Why I built web-tarpit · crumrine.net

Every site I run gets the same bot probes. /wp-login.php, /.env, /.git/config, /admin.php, /phpmyadmin/, on and on. Same IP hits sixty paths in thirty seconds, doesn’t find anything, moves on. They’re looking for soft targets, fast.

Two options for me. Keep returning 404s (costs me nothing, also costs the scanner nothing, one TCP round trip and they’re done). Or waste their time.

The second option is more interesting. Every second a scanner spends on me is a second it’s not spending on someone who might actually be vulnerable. Small contribution per site, but I run about 100 of them, and each one slow-dripping a few seconds of fake response data adds up. Multiply across everyone who installs the package and it starts to bend the economics of mass scanning.

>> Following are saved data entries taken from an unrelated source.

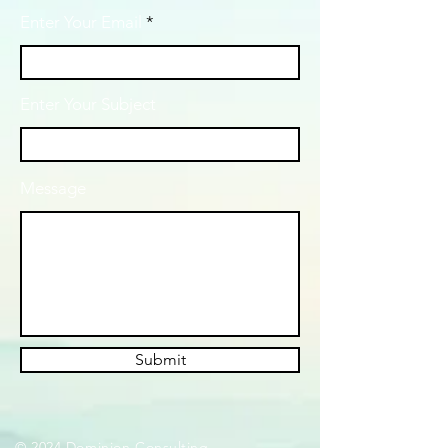
Enter Your Email
Enter Your Subject
Message
Submit
© 2024 Dominion Consulting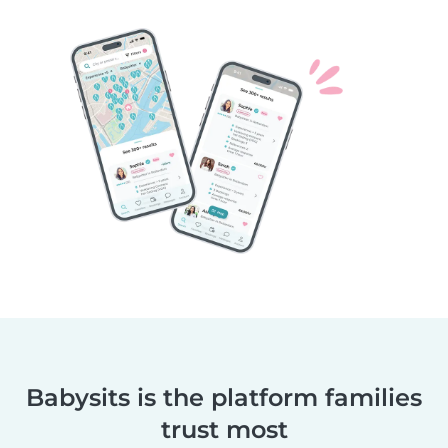
Babysits is the platform families
trust most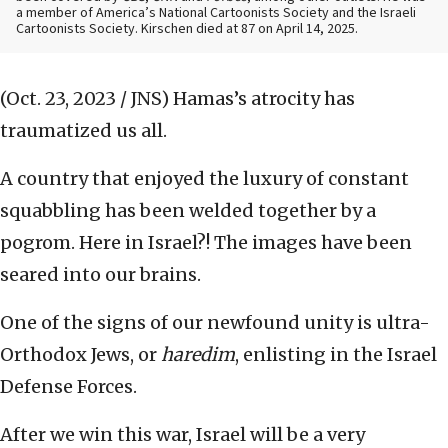
a member of America’s National Cartoonists Society and the Israeli
Cartoonists Society. Kirschen died at 87 on April 14, 2025.
(Oct. 23, 2023 / JNS)
Hamas’s atrocity has
traumatized us all.
A country that enjoyed the luxury of constant
squabbling has been welded together by a
pogrom. Here in Israel?! The images have been
seared into our brains.
One of the signs of our newfound unity is ultra-
Orthodox Jews, or
haredim
, enlisting in the Israel
Defense Forces.
After we win this war, Israel will be a very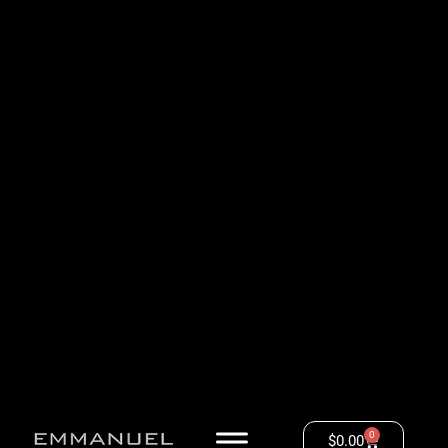
0
$
0.00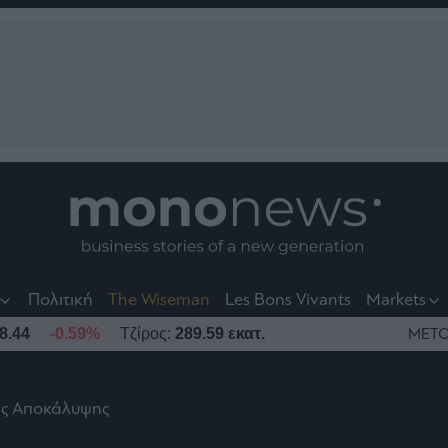
nt
t
t
Πολιτική
The Wiseman
Les Bons Vivants
Markets
8.44
-0.59%
Τζίρος:
289.59 εκατ.
ΜΕΤΟ
ης Αποκάλυψης
το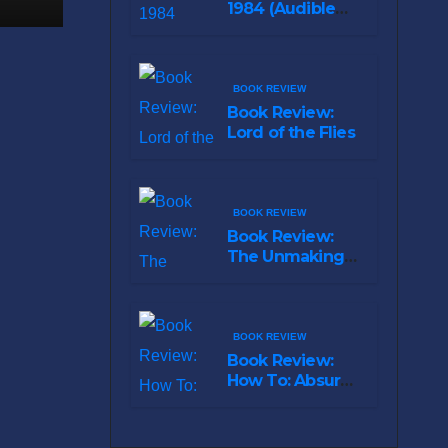
1984 (Audible
Original)
BOOK REVIEW
Book Review:
Lord of the Flies
BOOK REVIEW
Book Review:
The Unmaking
of Hudson Hawk
BOOK REVIEW
Book Review:
How To: Absurd
Scientific Advice
for Common
Real-World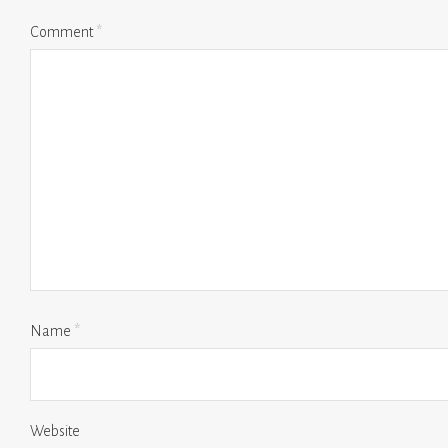
Comment
*
Name
*
Website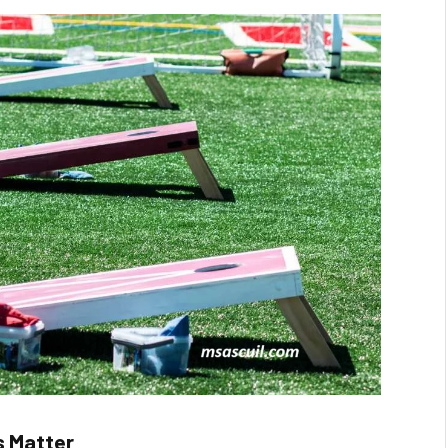
s Matter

So I built web-tarpit. It’s middleware. Drop it in front of your worker (or your express app, whatever) and it intercepts the bot paths before they hit your real routes. The probe gets a fake WordPress login page, or a slow-dripping fake .env with plausible-looking AWS keys and a fake DB password. The scanner has to parse it. Has to try the creds. Has to wait. Real users never see any of this because real users don’t request /wp-config.bak.

The hardest part wasn’t the middleware. It was making the fakes convincing enough to be worth attacking. A fake login page that immediately 404s on submit is an obvious dead end. One that accepts your credentials with a slight delay, logs the attempt, and returns “incorrect password, try again” makes the scanner want to keep trying. The slow-drip .env is the same trick. Connection stays open, bytes trickle out, the scanner can’t tell if the file is real or just being served by something broken. Most time out before getting the whole thing.

There’s also a logging piece I find quietly useful. Every probe writes a row to D1: path, method, payload, IP, UA. Across 100 sites this becomes a real-time view of which scanner campaigns are active, which paths they’re prioritizing, which ASNs are sourcing them. Free threat intel. Mostly it’s the same fifty CVEs being rechecked. Occasionally something weird.

If you want it: npm install web-tarpit. Drop into your worker’s fetch handler, point at a D1 binding, done. The repo has the architecture and how to add new fake-response handlers. It’s also a fun read if you’re learning workers - single file, no deps, short code path.